- What the task requires
Only one stretch of the data below should be repeated: the lines from the line containing "June 2024 (546, 1701)" through the line containing "Explore Dubai (552, 2154)", inclusive, exactly as they are.

- Records for processing

────────────────────────────────────────

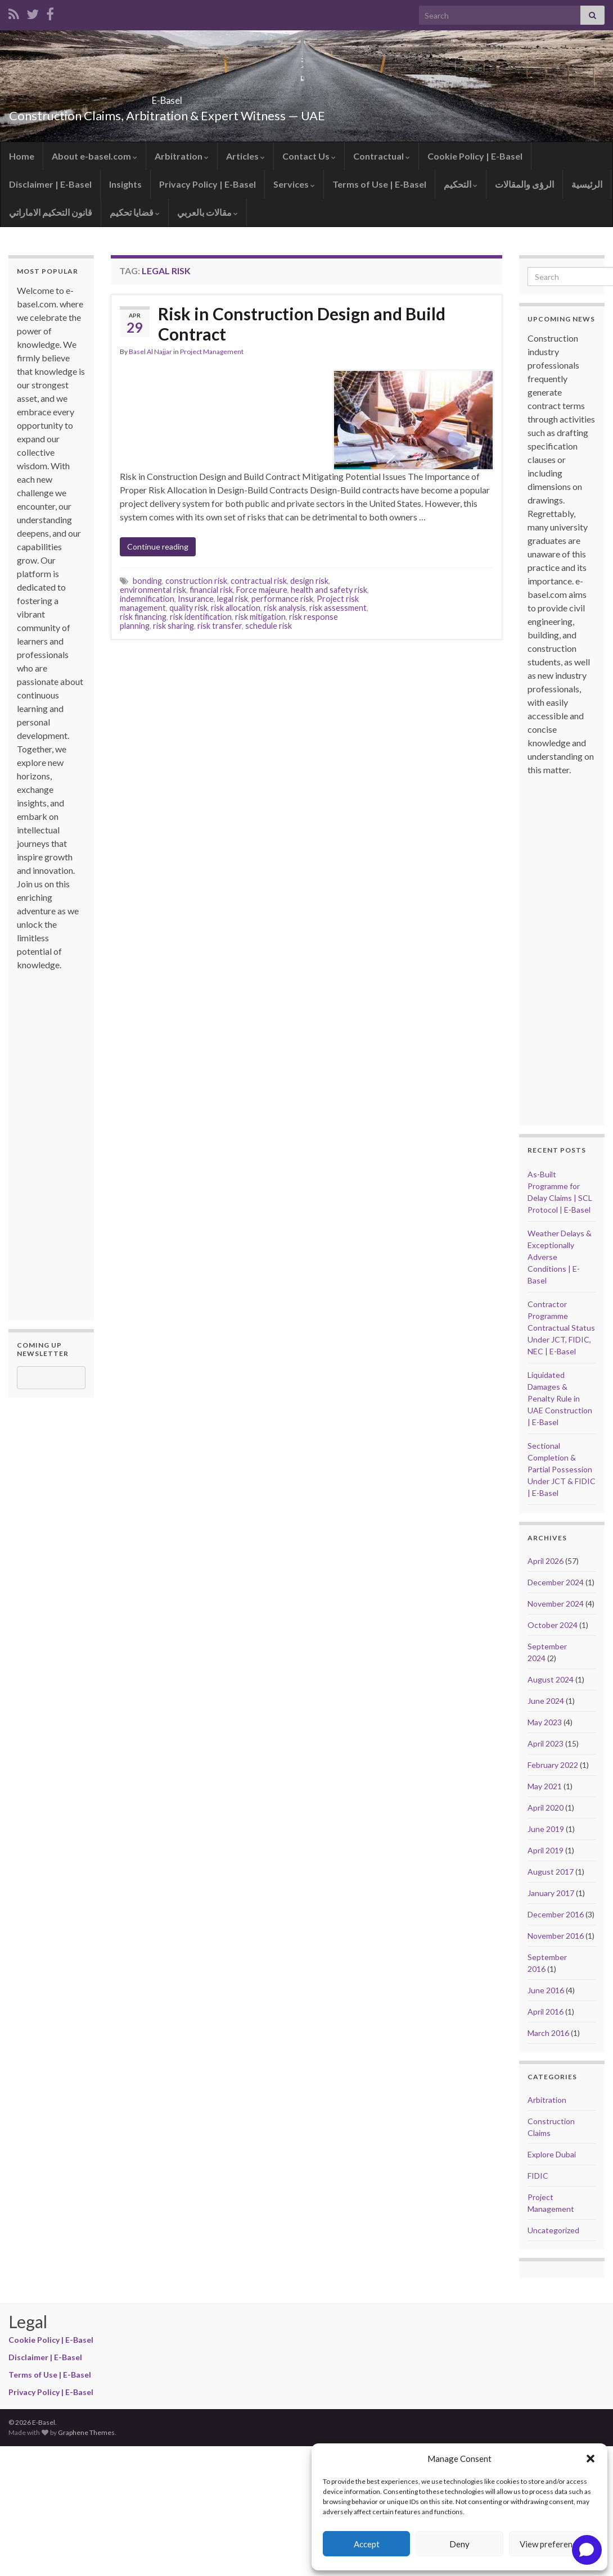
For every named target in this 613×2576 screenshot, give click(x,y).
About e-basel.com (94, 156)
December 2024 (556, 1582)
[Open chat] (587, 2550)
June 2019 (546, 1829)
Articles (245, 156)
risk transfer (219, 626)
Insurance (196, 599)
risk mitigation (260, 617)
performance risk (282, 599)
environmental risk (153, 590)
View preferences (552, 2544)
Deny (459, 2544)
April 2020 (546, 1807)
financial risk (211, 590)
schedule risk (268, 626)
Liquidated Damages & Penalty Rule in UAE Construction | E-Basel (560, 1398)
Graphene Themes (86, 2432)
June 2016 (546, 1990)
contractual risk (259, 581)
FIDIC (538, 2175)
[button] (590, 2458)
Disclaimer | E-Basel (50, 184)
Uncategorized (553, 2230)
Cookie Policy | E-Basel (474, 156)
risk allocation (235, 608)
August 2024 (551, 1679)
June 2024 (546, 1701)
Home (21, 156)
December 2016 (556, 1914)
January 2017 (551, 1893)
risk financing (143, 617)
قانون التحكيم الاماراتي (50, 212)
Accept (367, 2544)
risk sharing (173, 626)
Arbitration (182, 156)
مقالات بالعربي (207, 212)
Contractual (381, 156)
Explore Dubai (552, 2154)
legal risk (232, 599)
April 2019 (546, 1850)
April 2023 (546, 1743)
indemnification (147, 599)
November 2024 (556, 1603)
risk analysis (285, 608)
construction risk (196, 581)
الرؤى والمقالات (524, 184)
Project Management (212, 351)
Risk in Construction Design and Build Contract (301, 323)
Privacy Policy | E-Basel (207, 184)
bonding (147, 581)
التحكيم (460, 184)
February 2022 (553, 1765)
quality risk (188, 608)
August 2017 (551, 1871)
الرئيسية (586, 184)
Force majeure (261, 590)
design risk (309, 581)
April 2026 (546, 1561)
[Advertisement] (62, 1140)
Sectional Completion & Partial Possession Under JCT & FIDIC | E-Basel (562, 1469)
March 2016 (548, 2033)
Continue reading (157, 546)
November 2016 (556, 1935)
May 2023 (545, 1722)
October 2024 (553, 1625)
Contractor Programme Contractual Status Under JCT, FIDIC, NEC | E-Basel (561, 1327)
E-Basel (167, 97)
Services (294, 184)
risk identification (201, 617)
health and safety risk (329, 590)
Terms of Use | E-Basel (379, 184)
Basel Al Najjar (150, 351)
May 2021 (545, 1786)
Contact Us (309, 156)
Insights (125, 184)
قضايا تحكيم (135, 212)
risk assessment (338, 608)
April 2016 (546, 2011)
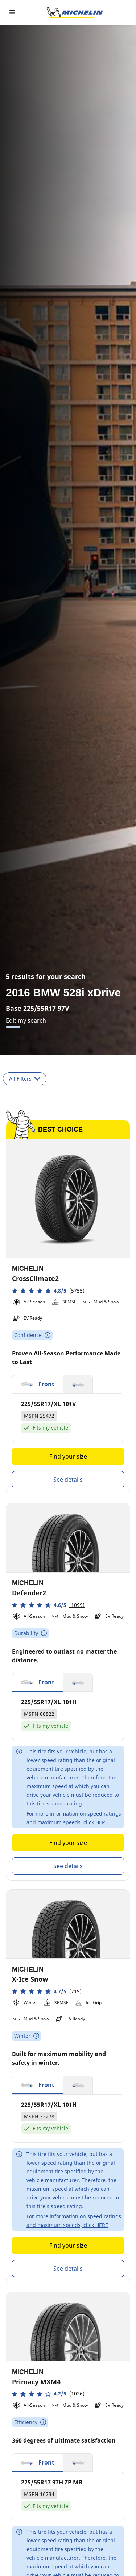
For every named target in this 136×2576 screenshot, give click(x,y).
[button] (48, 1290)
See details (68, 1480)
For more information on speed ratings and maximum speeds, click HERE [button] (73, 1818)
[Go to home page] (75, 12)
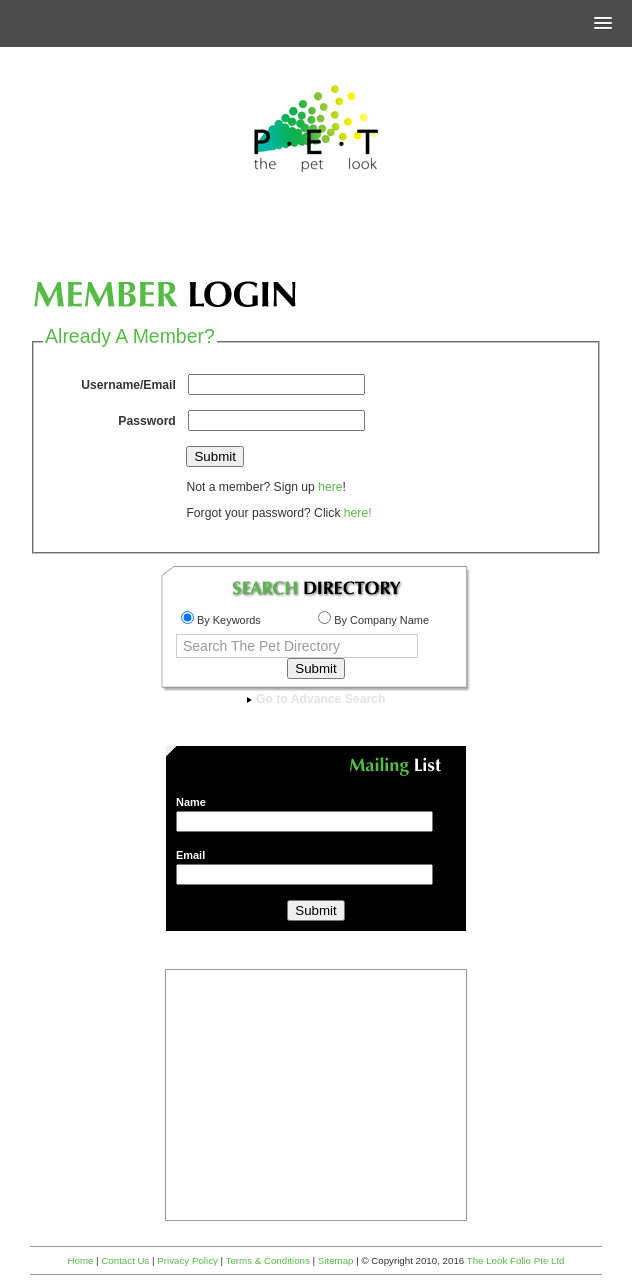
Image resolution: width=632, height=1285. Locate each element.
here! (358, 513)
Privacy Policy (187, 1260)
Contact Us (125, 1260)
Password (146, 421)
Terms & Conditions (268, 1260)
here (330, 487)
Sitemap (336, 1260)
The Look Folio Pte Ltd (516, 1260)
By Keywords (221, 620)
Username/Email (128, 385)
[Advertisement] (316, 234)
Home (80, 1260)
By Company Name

────────────────────────────────────────

- Finished task
June 2024 (546, 1701)
Home (21, 156)
December 2016 (556, 1914)
January 2017 (551, 1893)
risk financing (143, 617)
قانون التحكيم الاماراتي (50, 212)
Accept (367, 2544)
risk sharing (173, 626)
Arbitration (182, 156)
مقالات بالعربي (207, 212)
Contractual (381, 156)
Explore Dubai (552, 2154)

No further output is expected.